TRY IT: The records below are to be reproduced exactly, and no picture should appear in the copy.

SUPPLIED DATA:

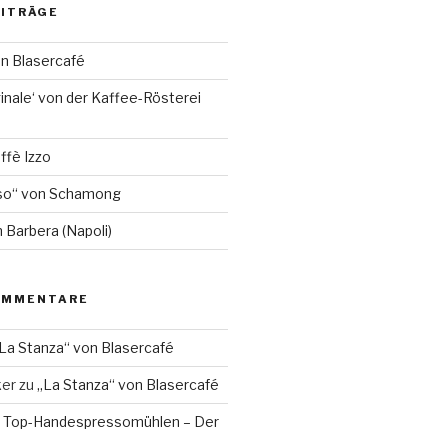
EITRÄGE
on Blasercafé
inale‘ von der Kaffee-Rösterei
ffè Izzo
so“ von Schamong
 Barbera (Napoli)
OMMENTARE
La Stanza“ von Blasercafé
ker
zu
„La Stanza“ von Blasercafé
 Top-Handespressomühlen – Der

RESULT OF THIS EXERCISE:
EITRÄGE
on Blasercafé
inale‘ von der Kaffee-Rösterei
ffè Izzo
so“ von Schamong
 Barbera (Napoli)
OMMENTARE
La Stanza“ von Blasercafé
ker
zu
„La Stanza“ von Blasercafé
 Top-Handespressomühlen – Der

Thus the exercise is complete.